Di nuovo il catalogo, ora ancora più prestigioso. Dopo l’antichità e il cristianesimo, viene il Rinascimento. È una progressione costruita come una narrazione ascendente. Dall'ethos classico, al pathos cristiano, all’apoteosi estetica del genio europeo.
"Su su fino a Rossini e Donizetti e Verdi and Company, Quella musica senza la quale noi non sappiamo vivere"
La musica diventa identità. Un criterio di umanità, di sensibilità, di civilizzazione. È un’idea molto romantica: che la musica occidentale rappresenti l’anima di un popolo. Ma anche qui: chi è questo “noi”? È un “noi” escludente, che non ammette pluralità culturali.
"e che nella loro cultura o supposta cultura è proibita"
Qui l’attacco si fa diretto e liquidatorio. “Supposta cultura” è una formula che delegittima l’alterità in modo brutale. E l’affermazione che la musica sia “proibita” è una semplificazione: vera solo in alcuni regimi fondamentalisti, ma non nella cultura islamica in generale.
"Ed ora ecco la fatale domanda: dietro all'altra cultura che c'è?"
Il culmine retorico. L’“altra cultura” resta volutamente non definita: è un contenitore vuoto. Serve solo da specchio negativo. La “fatale domanda” è fatta per risultare retoricamente fatale — ma in realtà è mal posta, perché parte da una visione monolitica delle civiltà.
"Boh! Cerca cerca io non ci trovo che Maometto col suo Corano e Averroè coi suoi meriti di studioso."
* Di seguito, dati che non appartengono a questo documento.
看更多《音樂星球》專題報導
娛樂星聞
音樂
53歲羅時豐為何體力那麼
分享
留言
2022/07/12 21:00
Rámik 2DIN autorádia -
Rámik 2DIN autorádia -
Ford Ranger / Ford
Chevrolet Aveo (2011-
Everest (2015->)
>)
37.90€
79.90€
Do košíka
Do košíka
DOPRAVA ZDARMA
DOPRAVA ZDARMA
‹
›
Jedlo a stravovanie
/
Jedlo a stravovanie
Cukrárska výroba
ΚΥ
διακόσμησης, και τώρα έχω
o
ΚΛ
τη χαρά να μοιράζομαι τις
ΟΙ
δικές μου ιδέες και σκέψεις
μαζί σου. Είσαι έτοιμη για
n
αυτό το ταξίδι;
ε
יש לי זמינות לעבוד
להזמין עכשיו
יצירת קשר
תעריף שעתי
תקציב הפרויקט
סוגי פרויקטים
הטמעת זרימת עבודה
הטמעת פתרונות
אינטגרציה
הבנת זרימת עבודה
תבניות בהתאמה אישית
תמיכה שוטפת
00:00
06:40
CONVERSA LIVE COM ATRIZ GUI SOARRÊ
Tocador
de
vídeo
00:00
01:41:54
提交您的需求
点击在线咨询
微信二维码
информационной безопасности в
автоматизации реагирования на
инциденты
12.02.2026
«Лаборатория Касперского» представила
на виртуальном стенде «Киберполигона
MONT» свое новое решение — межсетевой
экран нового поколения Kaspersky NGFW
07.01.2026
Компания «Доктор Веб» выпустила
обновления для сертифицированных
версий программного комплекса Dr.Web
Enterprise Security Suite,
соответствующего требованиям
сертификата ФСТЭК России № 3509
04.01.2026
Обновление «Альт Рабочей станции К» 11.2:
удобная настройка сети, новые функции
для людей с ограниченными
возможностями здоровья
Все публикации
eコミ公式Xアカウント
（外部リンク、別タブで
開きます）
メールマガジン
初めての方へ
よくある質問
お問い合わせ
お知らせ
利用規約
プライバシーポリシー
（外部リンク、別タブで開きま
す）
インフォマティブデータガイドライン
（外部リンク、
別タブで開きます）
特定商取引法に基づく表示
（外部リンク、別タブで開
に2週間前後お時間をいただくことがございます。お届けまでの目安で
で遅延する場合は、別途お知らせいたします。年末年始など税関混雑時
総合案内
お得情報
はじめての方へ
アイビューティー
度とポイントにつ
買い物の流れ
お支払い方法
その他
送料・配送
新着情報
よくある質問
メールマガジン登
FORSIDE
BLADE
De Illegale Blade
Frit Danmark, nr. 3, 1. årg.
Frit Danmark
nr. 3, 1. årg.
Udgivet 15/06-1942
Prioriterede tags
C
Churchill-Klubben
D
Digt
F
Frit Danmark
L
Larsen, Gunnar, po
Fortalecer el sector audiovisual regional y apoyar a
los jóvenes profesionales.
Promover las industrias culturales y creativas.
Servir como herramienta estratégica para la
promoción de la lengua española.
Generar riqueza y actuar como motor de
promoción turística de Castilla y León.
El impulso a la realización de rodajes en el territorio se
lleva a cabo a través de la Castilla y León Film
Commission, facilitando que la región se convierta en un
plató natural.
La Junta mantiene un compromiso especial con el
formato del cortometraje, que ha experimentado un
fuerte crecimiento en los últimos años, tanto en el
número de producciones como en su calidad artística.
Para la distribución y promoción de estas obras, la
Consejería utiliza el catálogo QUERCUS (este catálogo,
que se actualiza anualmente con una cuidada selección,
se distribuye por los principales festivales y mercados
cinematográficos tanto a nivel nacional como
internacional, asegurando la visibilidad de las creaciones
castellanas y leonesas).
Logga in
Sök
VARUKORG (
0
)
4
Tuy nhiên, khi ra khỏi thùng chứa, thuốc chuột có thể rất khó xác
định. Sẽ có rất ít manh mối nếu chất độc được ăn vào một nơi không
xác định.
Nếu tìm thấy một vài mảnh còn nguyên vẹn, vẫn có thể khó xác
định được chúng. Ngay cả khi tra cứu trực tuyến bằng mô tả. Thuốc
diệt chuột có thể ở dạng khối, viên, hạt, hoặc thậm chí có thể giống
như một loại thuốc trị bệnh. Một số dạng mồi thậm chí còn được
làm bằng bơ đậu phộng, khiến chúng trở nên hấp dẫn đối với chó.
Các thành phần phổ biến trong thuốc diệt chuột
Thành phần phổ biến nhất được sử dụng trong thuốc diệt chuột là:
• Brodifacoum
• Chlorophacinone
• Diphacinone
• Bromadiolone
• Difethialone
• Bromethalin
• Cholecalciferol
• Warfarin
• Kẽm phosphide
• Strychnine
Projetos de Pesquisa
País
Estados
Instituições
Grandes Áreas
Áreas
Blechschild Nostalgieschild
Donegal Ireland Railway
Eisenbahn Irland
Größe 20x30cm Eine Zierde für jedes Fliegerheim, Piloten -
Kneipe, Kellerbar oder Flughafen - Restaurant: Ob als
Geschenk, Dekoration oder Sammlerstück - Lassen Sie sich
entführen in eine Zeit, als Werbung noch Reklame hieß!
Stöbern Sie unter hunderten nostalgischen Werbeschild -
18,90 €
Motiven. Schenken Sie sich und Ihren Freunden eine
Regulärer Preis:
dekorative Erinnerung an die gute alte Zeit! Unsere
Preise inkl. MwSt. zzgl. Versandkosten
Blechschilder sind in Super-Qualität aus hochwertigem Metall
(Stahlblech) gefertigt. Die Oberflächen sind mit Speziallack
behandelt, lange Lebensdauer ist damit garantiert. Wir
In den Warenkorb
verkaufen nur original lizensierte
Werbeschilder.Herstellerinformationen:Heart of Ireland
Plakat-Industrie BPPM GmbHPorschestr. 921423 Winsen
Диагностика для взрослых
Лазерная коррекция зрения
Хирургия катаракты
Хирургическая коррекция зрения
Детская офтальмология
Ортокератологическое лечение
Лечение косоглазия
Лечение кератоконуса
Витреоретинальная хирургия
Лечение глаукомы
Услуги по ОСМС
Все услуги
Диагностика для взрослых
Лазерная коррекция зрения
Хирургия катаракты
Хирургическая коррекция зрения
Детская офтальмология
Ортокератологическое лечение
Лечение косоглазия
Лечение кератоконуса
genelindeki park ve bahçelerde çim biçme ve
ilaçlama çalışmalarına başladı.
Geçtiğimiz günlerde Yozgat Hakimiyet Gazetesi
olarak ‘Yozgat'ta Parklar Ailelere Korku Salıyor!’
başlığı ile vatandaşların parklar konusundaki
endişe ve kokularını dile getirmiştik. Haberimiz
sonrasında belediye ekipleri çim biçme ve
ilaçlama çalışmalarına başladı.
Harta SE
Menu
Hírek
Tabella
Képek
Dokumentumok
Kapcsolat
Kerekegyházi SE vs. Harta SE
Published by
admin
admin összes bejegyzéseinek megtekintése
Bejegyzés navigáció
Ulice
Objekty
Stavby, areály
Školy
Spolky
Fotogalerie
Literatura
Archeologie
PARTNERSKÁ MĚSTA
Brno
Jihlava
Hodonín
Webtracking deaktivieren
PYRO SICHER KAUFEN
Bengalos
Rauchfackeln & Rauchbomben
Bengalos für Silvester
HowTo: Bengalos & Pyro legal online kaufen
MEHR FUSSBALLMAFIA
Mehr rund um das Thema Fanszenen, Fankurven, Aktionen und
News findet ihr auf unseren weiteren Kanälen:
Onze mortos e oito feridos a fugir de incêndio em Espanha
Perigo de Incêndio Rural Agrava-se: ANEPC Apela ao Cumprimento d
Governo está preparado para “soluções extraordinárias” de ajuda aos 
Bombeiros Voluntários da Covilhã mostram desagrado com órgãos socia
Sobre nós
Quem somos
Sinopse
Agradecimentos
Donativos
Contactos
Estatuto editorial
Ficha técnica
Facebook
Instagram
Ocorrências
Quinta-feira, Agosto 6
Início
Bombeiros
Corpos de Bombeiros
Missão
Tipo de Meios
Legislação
Il finale è volutamente sprezzante. “Boh!” è una risposta sarcastica mascherata da onestà intellettuale. Averroè viene ammesso, ma in modo marginale. Il Corano è ridotto a nome proprio, senza il contenuto. È il trionfo di una retorica della superiorità che non cerca davvero di comprendere, ma solo di affermare.
Conclusione
Questo monologo è costruito con straordinaria efficacia retorica, ma anche con voluta semplificazione ideologica. Non è un’argomentazione sul piano storico o filosofico, ma un discorso identitario. È una presa di posizione che usa il passato per giustificare la paura del presente e del futuro. Più che una riflessione sulle civiltà, è un grido di difesa dell’Occidente, che si sente assediato.